I ricercatori della prestigiosa università di Harvard negli Stati Uniti ha condotto una serie di esperimenti con cui hanno misurato le reazioni delle persone quando parlano di se stessi tentando di spiegare perché utenti utilizzano le piattaforme sociali.
Attraverso gli aggiornamenti su Facebook, Twitter, Foursquare e altre reti sono in grado di generare soddisfazione nel cervello simile a quella sentita quando mangiano cibo o fanno sesso: “sono come Brain Candy (caramelle per il cervello)”, dicono. Questo aiuta a spiegare, aggiungono, la ragione per la quale l’80 per cento dei contenuti condivisi su Internet sono auto-referenziali e legati alle proprie esperienze o sentimenti.
Il leader dello studio di Harvard, Diana Tamir, ha detto che lo stimolo ricevuto da parte del cervello è diverso quando l’utente parla di se stesso a quando pensa agli altri. La soddisfazione, in quest’ultimo caso, è minore.
Ha inoltre concluso che i commenti che altri utenti fanno sugli stessi stati influenzano la loro autostima.
“Non abbiamo potuto determinare se le persone parlano di se stessi per il piacere che dà loro farlo per se, o perché si sentono contenti di avere un pubblico che legge e ascolta”, ma spiega perché le persone usano piattaforme come Facebook e Twitter.

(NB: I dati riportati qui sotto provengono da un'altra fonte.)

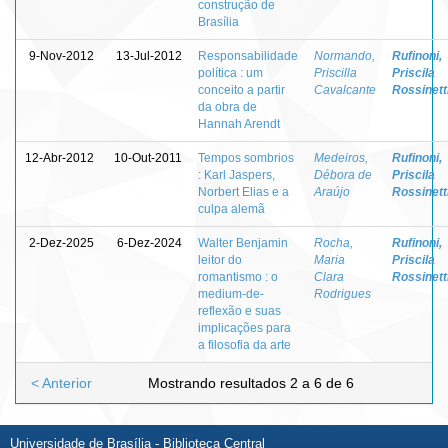
construção de
Brasília
9-Nov-2012
13-Jul-2012
Responsabilidade
Normando,
Rufinoni,
política : um
Priscilla
Priscila
conceito a partir
Cavalcante
Rossinett
da obra de
Hannah Arendt
12-Abr-2012
10-Out-2011
Tempos sombrios
Medeiros,
Rufinoni,
: Karl Jaspers,
Débora de
Priscila
Norbert Elias e a
Araújo
Rossinett
culpa alemã
2-Dez-2025
6-Dez-2024
Walter Benjamin
Rocha,
Rufinoni,
leitor do
Maria
Priscila
romantismo : o
Clara
Rossinett
medium-de-
Rodrigues
reflexão e suas
implicações para
a filosofia da arte
< Anterior
Mostrando resultados 2 a 6 de 6
Universidade de Brasília - Biblioteca Central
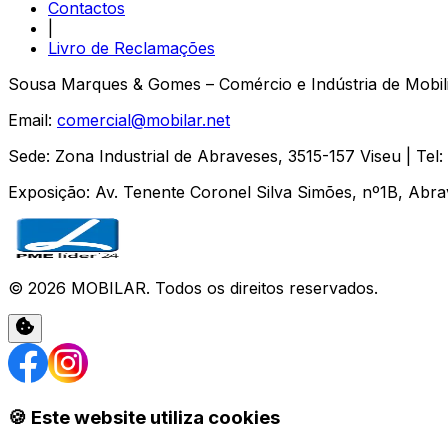
Contactos
|
Livro de Reclamações
Sousa Marques & Gomes – Comércio e Indústria de Mobili
Email:
comercial@mobilar.net
Sede
:
Zona Industrial de Abraveses
,
3515-157
Viseu
| Tel:
Exposição
:
Av. Tenente Coronel Silva Simões, nº1B, Abr
©
2026
MOBILAR
. Todos os direitos reservados.
🍪 Este website utiliza cookies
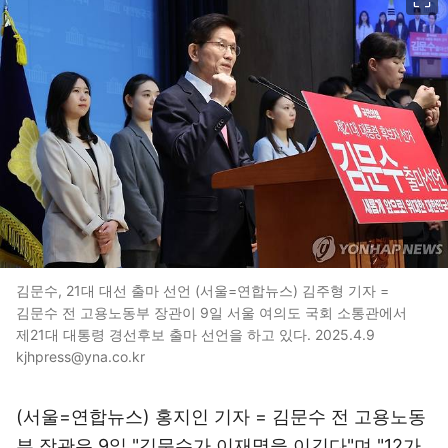
김문수, 21대 대선 출마 선언 (서울=연합뉴스) 김주형 기자 =
김문수 전 고용노동부 장관이 9일 서울 여의도 국회 소통관에서
제21대 대통령 경선후보 출마 선언을 하고 있다. 2025.4.9
kjhpress@yna.co.kr
(서울=연합뉴스) 홍지인 기자 = 김문수 전 고용노동
부 장관은 9일 "김문수가 이재명을 이긴다"며 "12가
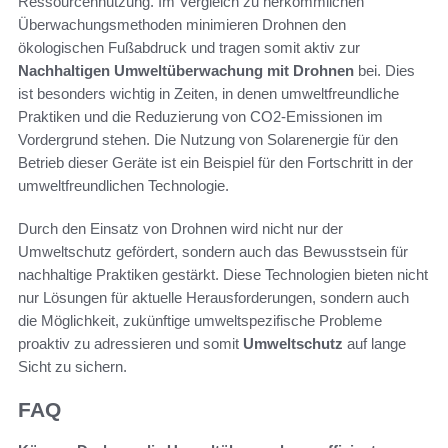
Ressourcennutzung. Im Vergleich zu herkömmlichen
Überwachungsmethoden minimieren Drohnen den
ökologischen Fußabdruck und tragen somit aktiv zur
Nachhaltigen Umweltüberwachung mit Drohnen
bei. Dies
ist besonders wichtig in Zeiten, in denen umweltfreundliche
Praktiken und die Reduzierung von CO2-Emissionen im
Vordergrund stehen. Die Nutzung von Solarenergie für den
Betrieb dieser Geräte ist ein Beispiel für den Fortschritt in der
umweltfreundlichen Technologie.
Durch den Einsatz von Drohnen wird nicht nur der
Umweltschutz gefördert, sondern auch das Bewusstsein für
nachhaltige Praktiken gestärkt. Diese Technologien bieten nicht
nur Lösungen für aktuelle Herausforderungen, sondern auch
die Möglichkeit, zukünftige umweltspezifische Probleme
proaktiv zu adressieren und somit
Umweltschutz
auf lange
Sicht zu sichern.
FAQ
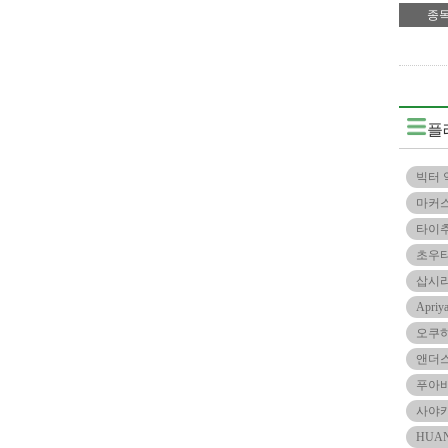
종
플
빅터 
마커스
타이
초우
삽시
Apri
오쿠
앤더스
푸아
사야
HUAN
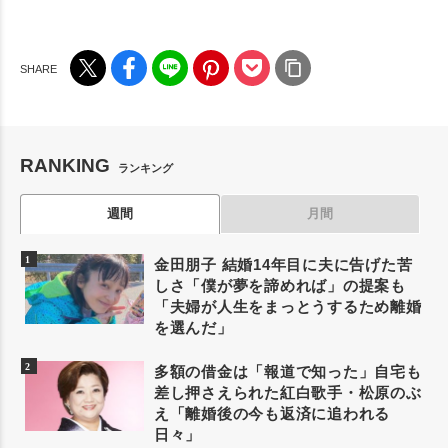
RANKING
ランキング
週間
月間
金田朋子 結婚14年目に夫に告げた苦
しさ「僕が夢を諦めれば」の提案も
「夫婦が人生をまっとうするため離婚
を選んだ」
多額の借金は「報道で知った」自宅も
差し押さえられた紅白歌手・松原のぶ
え「離婚後の今も返済に追われる
日々」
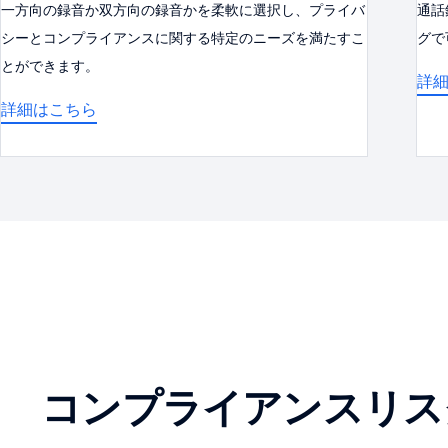
一方向の録音か双方向の録音かを柔軟に選択し、プライバ
通話
シーとコンプライアンスに関する特定のニーズを満たすこ
グで
とができます。
詳
詳細はこちら
コンプライアンスリス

Molt interessante.In effetti penso che la componente poubblico sia fondamentale.Spesso abbiamo bisogno di esse ascoltati e nella realtà la gente va talmente di fretta che non ha più tempo…
Ho notato inoltre che, a parte qualche raro caso, c’è molta educazione e solidarietà virtuale su twitter.

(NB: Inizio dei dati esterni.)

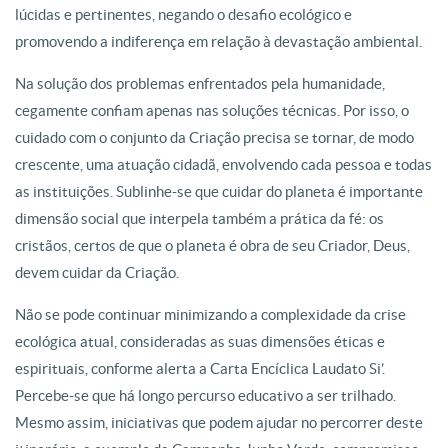
lúcidas e pertinentes, negando o desafio ecológico e
promovendo a
indiferença em relação à devastação ambiental.
Na solução dos problemas
enfrentados pela humanidade,
cegamente confiam apenas nas soluções
técnicas. Por isso, o
cuidado com o conjunto da Criação precisa se tornar, de
modo
crescente, uma atuação cidadã, envolvendo cada pessoa e todas
as
instituições. Sublinhe-se que cuidar do planeta é importante
dimensão social
que interpela também a prática da fé: os
cristãos, certos de que o planeta é
obra de seu Criador, Deus,
devem cuidar da Criação.
Não se pode continuar
minimizando a complexidade da crise
ecológica atual, consideradas as suas
dimensões éticas e
espirituais, conforme alerta a Carta Encíclica Laudato Si’.
Percebe-se que há longo percurso educativo a ser trilhado.
Mesmo assim,
iniciativas que podem ajudar no percorrer deste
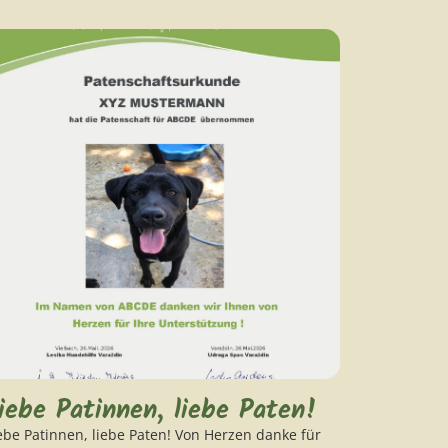
iebe Patinnen, liebe Paten!
ebe Patinnen, liebe Paten! ​Von Herzen danke für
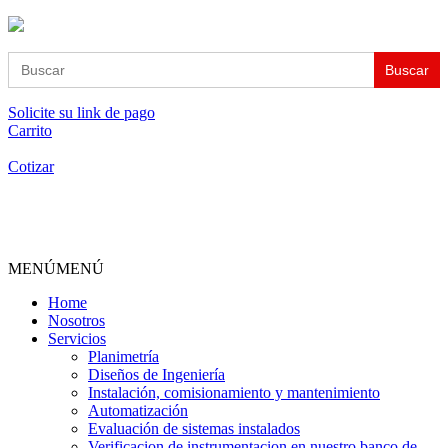
Buscar:
Solicite su link de pago
Carrito
Cotizar
MENÚ
MENÚ
Home
Nosotros
Servicios
Planimetría
Diseños de Ingeniería
Instalación, comisionamiento y mantenimiento
Automatización
Evaluación de sistemas instalados
Verificacion de instrumentacion en nuestro banco de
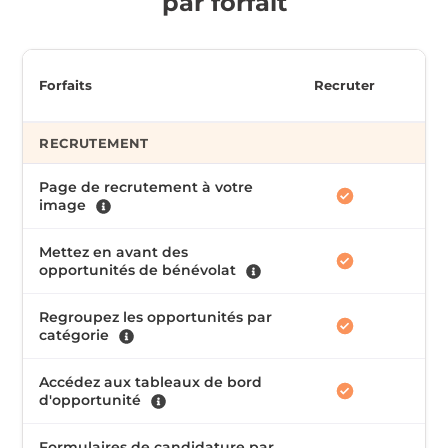
par forfait
Forfaits
Recruter
RECRUTEMENT
Page de recrutement à votre
image
Mettez en avant des
opportunités de bénévolat
Regroupez les opportunités par
catégorie
Accédez aux tableaux de bord
d'opportunité
Formulaires de candidature par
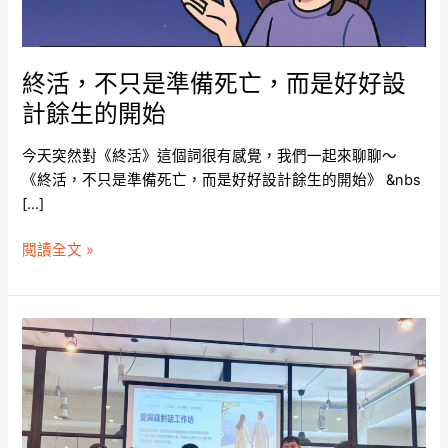
死
亡，
而
終活，不只是準備死亡，而是好好設
是
計餘生的開始
好
好
今天突然對《終活》這個詞很有感覺，我們一起來聊聊～
設
《終活，不只是準備死亡，而是好好設計餘生的開始》 &nbs
計
[…]
餘
生
閱讀全文 »
的
開
始
愛
與
金
錢
工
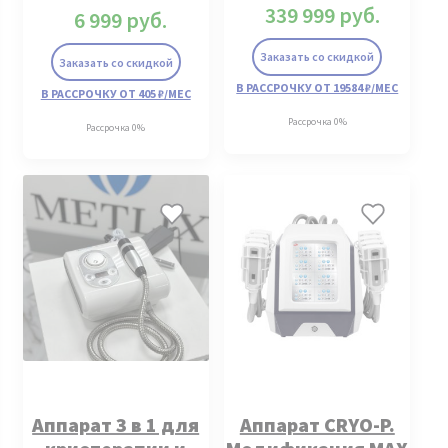
339 999
руб.
6 999
руб.
Заказать со скидкой
Заказать со скидкой
В РАССРОЧКУ ОТ 19584 ₽/МЕС
В РАССРОЧКУ ОТ 405 ₽/МЕС
Рассрочка 0%
Рассрочка 0%
Аппарат 3 в 1 для
Аппарат CRYO-P.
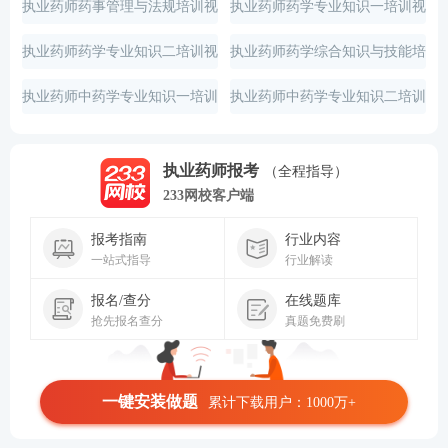
执业药师药事管理与法规培训视
执业药师药学专业知识一培训视
频
频
执业药师药学专业知识二培训视
执业药师药学综合知识与技能培
频
训视频
执业药师中药学专业知识一培训
执业药师中药学专业知识二培训
视频
视频
执业药师报考
（全程指导）
233网校客户端
报考指南
行业内容
一站式指导
行业解读
报名/查分
在线题库
抢先报名查分
真题免费刷
一键安装做题
累计下载用户：1000万+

In definitiva, quindi, l’uso dei social network è una forma alternativa di autoerotismo.
Si! da sempre io li uso per quello scopo… gli studiosi di Harvard hanno scoperto l’acqua calda :-D
Li uso per avere notizie personalizzate, più che per altro.
Beh, hanno ufficializzato ciò che tutti sapevamo ;) Vuoi mettere? Un conto è se lo diciamo noi, un altro è se lo dice HARVARD.